Korean Journal of Rheology, Vol.5, No.1, 34-48, June, 1993
사출성형 모사에 있어서 벽면 경계조건 처리를 위한 선단 유동장 생성기법과 spline 곡선을 이용한 선단 격자 재구성
Frontal Flow Field Construction for Wall Boundary Condition Treatment and Frontal Remeshing Using Spline Curve in Injection Molding Simulation
초록
최근 CAD/CAM의 발전과 더불어 사출성형공정은 여러 분야에 폭넓게 응용되고 있다. 사출성형공정은 크게 충전과정(filling stage), 냉각과정(cooling stage), 보압과정(packing stage)로 나누어 지는데, 이중 충전과정은 냉각과정과 보압과정에서 나타날 물리적인 현상과 최종 성형품의 기계적 성질에 중요한 영향을 끼치게 된다. 충전과정의 수치 해석 방법은 대표적으로 control volume method, branching flow method, transient moving boundary method로 구분된다. 본 연구에서는 격자의 형태를 양호하게 형성시키고 유동선단의 형태를 개선하기 위한 기법인 Spline 곡선을 이용한 선단 격자 재구성(frontal remeshing using spline curve)과, 수치해석에 소요되는 시간을 줄이기 위하여 벽면 경계조건 처리를 위한 선단 유동장 생성(frontal flow field construction for wall boundary condition treatment)기법을 개발하고 transient moving boundary method에 적용시켜 원형 평판과 인장 및 굽힘시편 그리고 두께가 변하는 사각 형상을 가진 캐비티에서의 충전과정을 수치해석하였다. 그 결과 압력 분포, 온도 분포, 속도장, 유동선단의 진전형태 등이 기존에 제출된 해석결과와 비교하여 볼 때 만족스러운 수치 해석 결과를 보였다.

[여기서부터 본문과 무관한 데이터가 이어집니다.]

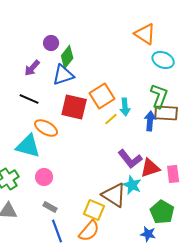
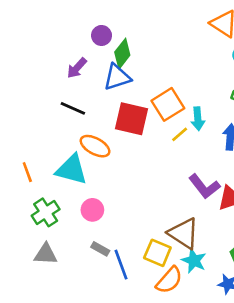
cyan star: (132, 185) -> (194, 261), moved
blue line: (57, 231) -> (121, 265), moved
orange semicircle: (89, 231) -> (169, 280), moved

With recent development of CAD/CAM, injection molding is widely used for net shape manufacturing. Injection molding process consists of three major stages such as filling, cooling, and packing. Among them, filling stage has a large effect on physical behavior of the other stages and the quality of final products. There are mainly three methods such as control volume method, branching flow method, and transient moving boundary method in numerical simulation of filling stage. In this study, frontal remeshing using spline curve and frontal flow field construction for wall boundary condition treatment be proposed for implementation of the transient moving boundary method. The former method made shape of the mesh better and improved predicted melt front line and the latter method decreased computation time for numerical analysis. Injection molding of a circular plate, tensile and bending specimen, and a rectangular plate with varialbe gap thickness was modelled by the proposed numerical simulation technique. As the result, pressure distribution, temperature profile, velocity vectors, and the melt front advancement were obtained and considered to be acceptable compared with reported experimental and numerical results.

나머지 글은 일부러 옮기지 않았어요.